**Source material**
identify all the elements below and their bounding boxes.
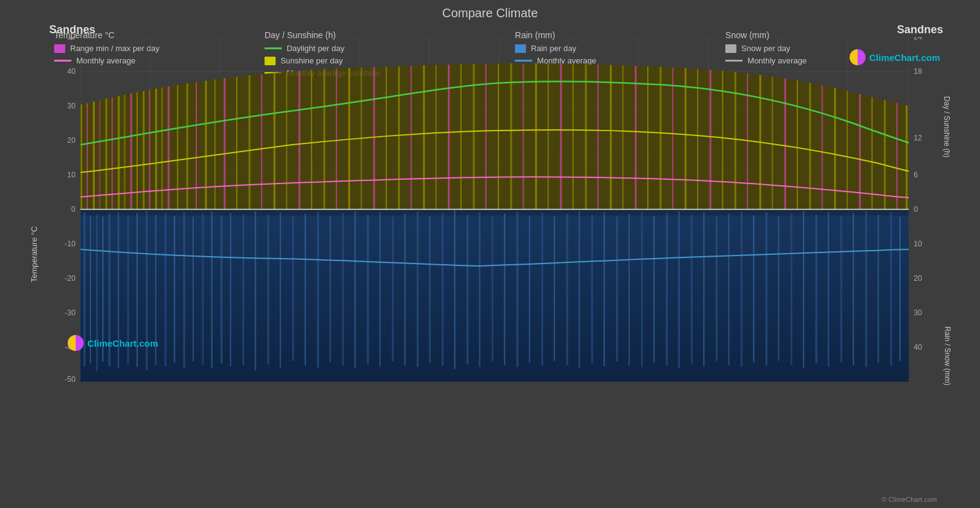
location-right: Sandnes <box>897 23 943 36</box>
svg-rect-65 <box>504 214 505 365</box>
logo-bottom-left: ClimeChart.com <box>68 335 158 351</box>
svg-text:0: 0 <box>71 205 76 214</box>
svg-rect-92 <box>840 216 842 362</box>
svg-text:30: 30 <box>67 102 76 110</box>
svg-rect-62 <box>466 215 468 365</box>
svg-text:6: 6 <box>914 171 918 179</box>
svg-rect-93 <box>853 213 854 365</box>
svg-text:50: 50 <box>67 37 76 41</box>
svg-text:0: 0 <box>914 205 918 214</box>
svg-rect-75 <box>629 214 630 365</box>
svg-rect-45 <box>255 211 256 370</box>
svg-text:-50: -50 <box>65 375 76 382</box>
svg-rect-57 <box>404 214 405 365</box>
svg-rect-84 <box>741 212 743 367</box>
svg-rect-60 <box>442 213 444 366</box>
svg-rect-94 <box>865 211 867 367</box>
svg-rect-96 <box>890 212 892 366</box>
svg-rect-38 <box>183 212 185 368</box>
svg-text:-20: -20 <box>65 274 76 283</box>
svg-text:-30: -30 <box>65 308 76 317</box>
svg-rect-53 <box>354 211 356 368</box>
svg-rect-50 <box>317 212 319 368</box>
svg-rect-83 <box>728 214 730 365</box>
copyright: © ClimeChart.com <box>882 496 937 503</box>
svg-rect-61 <box>454 211 455 369</box>
svg-rect-87 <box>778 217 779 361</box>
svg-rect-79 <box>679 211 680 368</box>
svg-text:12: 12 <box>914 134 922 142</box>
y-axis-left-label: Temperature °C <box>30 226 39 282</box>
svg-rect-81 <box>703 212 704 366</box>
svg-text:20: 20 <box>914 274 922 283</box>
svg-rect-82 <box>715 217 717 361</box>
logo-text-right: ClimeChart.com <box>869 52 940 63</box>
page-container: Compare Climate Sandnes Sandnes Temperat… <box>0 0 980 508</box>
svg-text:18: 18 <box>914 67 922 76</box>
svg-rect-80 <box>691 215 693 363</box>
svg-rect-97 <box>899 217 901 361</box>
chart-area: 50 40 30 20 10 0 -10 -20 -30 -40 -50 24 … <box>43 37 946 382</box>
logo-text-left: ClimeChart.com <box>87 338 158 349</box>
svg-rect-49 <box>305 214 306 365</box>
svg-text:20: 20 <box>67 136 76 145</box>
svg-rect-44 <box>242 214 244 365</box>
svg-rect-46 <box>267 215 269 365</box>
svg-rect-41 <box>211 212 212 368</box>
svg-rect-25 <box>81 216 909 382</box>
svg-rect-85 <box>753 216 754 362</box>
svg-rect-37 <box>174 216 175 363</box>
svg-rect-58 <box>416 212 418 367</box>
svg-rect-42 <box>221 216 223 363</box>
svg-rect-72 <box>591 215 593 363</box>
svg-rect-66 <box>516 212 518 367</box>
location-left: Sandnes <box>49 23 95 36</box>
svg-text:40: 40 <box>67 67 76 76</box>
svg-rect-86 <box>765 212 767 366</box>
svg-rect-55 <box>380 212 381 366</box>
svg-rect-67 <box>529 216 530 363</box>
svg-rect-78 <box>666 213 667 365</box>
svg-rect-63 <box>479 212 480 367</box>
svg-text:40: 40 <box>914 343 922 352</box>
svg-rect-73 <box>604 212 605 366</box>
svg-rect-47 <box>280 212 281 368</box>
svg-rect-71 <box>579 211 580 368</box>
svg-rect-40 <box>202 214 204 365</box>
svg-rect-51 <box>330 216 331 362</box>
svg-text:24: 24 <box>914 37 922 41</box>
svg-rect-59 <box>429 216 431 363</box>
svg-text:10: 10 <box>914 240 922 248</box>
logo-icon-left <box>68 335 84 351</box>
svg-rect-76 <box>641 212 643 367</box>
logo-icon-right <box>850 49 866 65</box>
svg-rect-74 <box>616 217 618 361</box>
page-title: Compare Climate <box>0 0 980 23</box>
svg-rect-64 <box>492 217 493 361</box>
svg-rect-68 <box>541 212 543 366</box>
svg-rect-89 <box>803 211 804 368</box>
svg-rect-36 <box>164 214 166 366</box>
svg-rect-91 <box>828 212 829 366</box>
svg-rect-43 <box>230 213 231 366</box>
svg-text:30: 30 <box>914 308 922 317</box>
svg-text:10: 10 <box>67 171 76 179</box>
svg-rect-77 <box>653 216 655 363</box>
svg-rect-56 <box>392 217 394 361</box>
svg-rect-54 <box>367 215 368 364</box>
svg-rect-48 <box>292 217 294 361</box>
svg-rect-88 <box>791 214 792 365</box>
svg-rect-39 <box>193 217 194 361</box>
svg-rect-52 <box>342 213 344 366</box>
chart-svg: 50 40 30 20 10 0 -10 -20 -30 -40 -50 24 … <box>43 37 946 382</box>
logo-top-right: ClimeChart.com <box>850 49 940 65</box>
svg-rect-69 <box>554 217 555 361</box>
svg-rect-95 <box>878 215 879 363</box>
svg-rect-90 <box>815 215 817 363</box>
svg-rect-70 <box>566 214 568 365</box>
svg-text:-10: -10 <box>65 240 76 248</box>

**Problem requirements**
All of the material above is to be copied exactly, except for its images.

**Exercise result**
identify all the elements below and their bounding boxes.
location-right: Sandnes <box>897 23 943 36</box>
svg-rect-65 <box>504 214 505 365</box>
logo-bottom-left: ClimeChart.com <box>68 335 158 351</box>
svg-text:0: 0 <box>71 205 76 214</box>
svg-rect-92 <box>840 216 842 362</box>
svg-text:30: 30 <box>67 102 76 110</box>
svg-rect-62 <box>466 215 468 365</box>
svg-text:6: 6 <box>914 171 918 179</box>
svg-rect-93 <box>853 213 854 365</box>
svg-text:50: 50 <box>67 37 76 41</box>
svg-text:0: 0 <box>914 205 918 214</box>
svg-rect-75 <box>629 214 630 365</box>
svg-rect-45 <box>255 211 256 370</box>
svg-text:-50: -50 <box>65 375 76 382</box>
svg-rect-57 <box>404 214 405 365</box>
svg-rect-84 <box>741 212 743 367</box>
svg-rect-60 <box>442 213 444 366</box>
svg-rect-94 <box>865 211 867 367</box>
svg-rect-96 <box>890 212 892 366</box>
svg-rect-38 <box>183 212 185 368</box>
svg-text:-20: -20 <box>65 274 76 283</box>
svg-text:-30: -30 <box>65 308 76 317</box>
svg-rect-53 <box>354 211 356 368</box>
svg-rect-50 <box>317 212 319 368</box>
svg-rect-83 <box>728 214 730 365</box>
copyright: © ClimeChart.com <box>882 496 937 503</box>
svg-rect-61 <box>454 211 455 369</box>
svg-rect-87 <box>778 217 779 361</box>
svg-rect-79 <box>679 211 680 368</box>
svg-text:12: 12 <box>914 134 922 142</box>
y-axis-left-label: Temperature °C <box>30 226 39 282</box>
svg-rect-81 <box>703 212 704 366</box>
svg-text:20: 20 <box>914 274 922 283</box>
svg-rect-82 <box>715 217 717 361</box>
logo-text-right: ClimeChart.com <box>869 52 940 63</box>
page-container: Compare Climate Sandnes Sandnes Temperat… <box>0 0 980 508</box>
svg-text:18: 18 <box>914 67 922 76</box>
svg-rect-80 <box>691 215 693 363</box>
svg-rect-97 <box>899 217 901 361</box>
chart-area: 50 40 30 20 10 0 -10 -20 -30 -40 -50 24 … <box>43 37 946 382</box>
logo-text-left: ClimeChart.com <box>87 338 158 349</box>
svg-rect-49 <box>305 214 306 365</box>
svg-text:20: 20 <box>67 136 76 145</box>
svg-rect-44 <box>242 214 244 365</box>
svg-rect-46 <box>267 215 269 365</box>
svg-rect-41 <box>211 212 212 368</box>
svg-rect-25 <box>81 216 909 382</box>
svg-rect-85 <box>753 216 754 362</box>
svg-rect-37 <box>174 216 175 363</box>
svg-rect-58 <box>416 212 418 367</box>
svg-rect-42 <box>221 216 223 363</box>
svg-rect-72 <box>591 215 593 363</box>
svg-rect-66 <box>516 212 518 367</box>
location-left: Sandnes <box>49 23 95 36</box>
svg-text:40: 40 <box>67 67 76 76</box>
svg-rect-86 <box>765 212 767 366</box>
svg-rect-55 <box>380 212 381 366</box>
svg-rect-67 <box>529 216 530 363</box>
svg-rect-78 <box>666 213 667 365</box>
svg-rect-63 <box>479 212 480 367</box>
svg-text:40: 40 <box>914 343 922 352</box>
svg-rect-73 <box>604 212 605 366</box>
svg-rect-47 <box>280 212 281 368</box>
svg-rect-71 <box>579 211 580 368</box>
svg-rect-40 <box>202 214 204 365</box>
svg-rect-51 <box>330 216 331 362</box>
svg-text:24: 24 <box>914 37 922 41</box>
svg-rect-59 <box>429 216 431 363</box>
svg-text:10: 10 <box>914 240 922 248</box>
logo-icon-left <box>68 335 84 351</box>
svg-rect-76 <box>641 212 643 367</box>
logo-icon-right <box>850 49 866 65</box>
svg-rect-74 <box>616 217 618 361</box>
page-title: Compare Climate <box>0 0 980 23</box>
svg-rect-64 <box>492 217 493 361</box>
svg-rect-68 <box>541 212 543 366</box>
svg-rect-89 <box>803 211 804 368</box>
svg-rect-36 <box>164 214 166 366</box>
svg-rect-91 <box>828 212 829 366</box>
svg-rect-43 <box>230 213 231 366</box>
svg-text:30: 30 <box>914 308 922 317</box>
svg-text:10: 10 <box>67 171 76 179</box>
svg-rect-77 <box>653 216 655 363</box>
svg-rect-56 <box>392 217 394 361</box>
svg-rect-54 <box>367 215 368 364</box>
svg-rect-48 <box>292 217 294 361</box>
svg-rect-88 <box>791 214 792 365</box>
svg-rect-39 <box>193 217 194 361</box>
svg-rect-52 <box>342 213 344 366</box>
chart-svg: 50 40 30 20 10 0 -10 -20 -30 -40 -50 24 … <box>43 37 946 382</box>
logo-top-right: ClimeChart.com <box>850 49 940 65</box>
svg-rect-69 <box>554 217 555 361</box>
svg-rect-95 <box>878 215 879 363</box>
svg-rect-90 <box>815 215 817 363</box>
svg-rect-70 <box>566 214 568 365</box>
svg-text:-10: -10 <box>65 240 76 248</box>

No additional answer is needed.